3.1. Severe employment
restrictions threaten the TC's performance. The PFJ includes employment
restrictions which will dramatically narrow the pool of TC candidates-first,
to those experts not currently working for Microsoft or a competitor,
and then to those remaining candidates willing to forego any such
employment for two years after serving on the TC. In so doing, it
excludes nearly all of those experts in operating systems design and
programming whom the TC most needs, since it will be very difficult
to find any such experts not currently working for, and with no intention
of working for, Microsoft or a competitor. As a professional in this
field, I cannot imagine why a highly competent independent minded
computer scientist would wish to serve on the TC under these circumstances.
3.2. The TC will
be buried under a mountain of technical data. Even if well staffed,
the committee will have an enormously difficult task from a technical
standpoint. Inasmuch as deciphering computer source code can be difficult
even for the code's author, much less a new reader, and inasmuch as
Windows XP alone consists of some 45 million lines of code , this
committee will have an enormously difficult task. Even with a large
support staff, it is hard to imagine this committee effectively analyzing
Microsoft's source code and fully investigating allegations of non-compliance.
3.3. The TC cannot
ensure timely remedies. Further, because the committee is prohibited
from public comment (PFJ, IV.B.10), it will be unable to confirm any
ISV's suspicions about Microsoft's compliance, nor could it force
a timely remedy. Its only recourse will instead be to notify Microsoft
and the Plaintiffs and to suggest a possible remedy. Therefore, an
ISV suspecting Microsoft of non-compliance will not receive an immediate
remedy, but must instead rely on a bureaucracy whose natural tendency
will be not to pursue minor infractions. While such infractions may
indeed be minor in the scope of the overall judgement, they would
assuredly be of great importance to the ISV.
3.4. The TC's
findings may not be presented to the Court or the public. Under
the PFJ, the TC may not testify in any matter relating to the Final
Judgement, nor may its work product and recommendations be submitted
to the Court (PFJ, IV.D.4.d). Similarly, the TC is prohibited from
public comment (PFJ, IV.B.10). Thus, even if the TC's exclusive access
to source code should produce evidence of deception and non-compliance
by Microsoft, this evidence will not be presented to the Court.
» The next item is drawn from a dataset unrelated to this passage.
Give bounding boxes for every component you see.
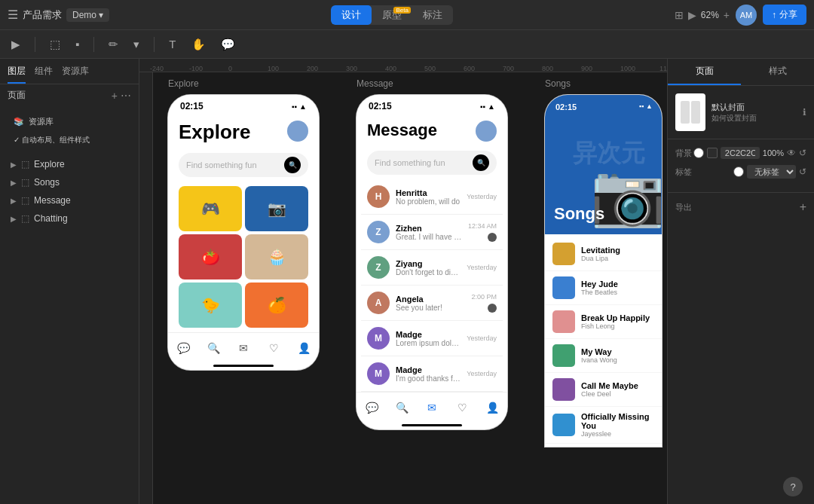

- In theory, the TC will report to the Plaintiffs, who may in turn
report such non-compliance to the Court, and produce evidence of
it via other means. This may well happen in the case of massive
or severe non-compliance. However, what happens to the small ISV
who suspects Microsoft of non-compliance, e.g. by not disclosing
some necessary API? Such an injured party may report its concerns
to the TC, and then hope that the TC is able to verify its claims,
and further is able to convince the Plaintiffs to go to court on
their behalf. During this bureaucratic pursuit, the ISV's business
may suffer irreparable harm, or even vanish altogether (as has very
nearly happened to Netscape). Were such ISVs to have access to Microsoft's
source code, perhaps in a secure facility, they could investigate
such concerns themselves, directly and immediately. Indeed, API
disclosure would not be an issue in the first place.
- The point here is that the nature of the TC is as the first step
in a bureaucracy whose natural instinct will be to pursue only the
most serious transgressions. In the context of a rapidly changing
technology industry, this is a serious weakness in the PFJ.
3.5. PFJ places
enormous weight on third TC member. The PFJ proposes that the
Plaintiffs appoint one member of the TC, Microsoft appoint a second,
and then these two members themselves choose a third (PFJ IV.B.3).
This structure places enormous responsibility on the third member,
who can be expected to decide any disagreement between Microsoft's
representative and the Plaintiffs', especially in the context of the
Voluntary Dispute Resolution process in IV.D. It is unclear whether
the TC reports to the Plaintiffs only as a single unit, or whether
a dissenter's view also gets submitted to the Plaintiffs. A better
structure would at the very least make it crystal clear that any single
member of the TC may report to the Plaintiffs.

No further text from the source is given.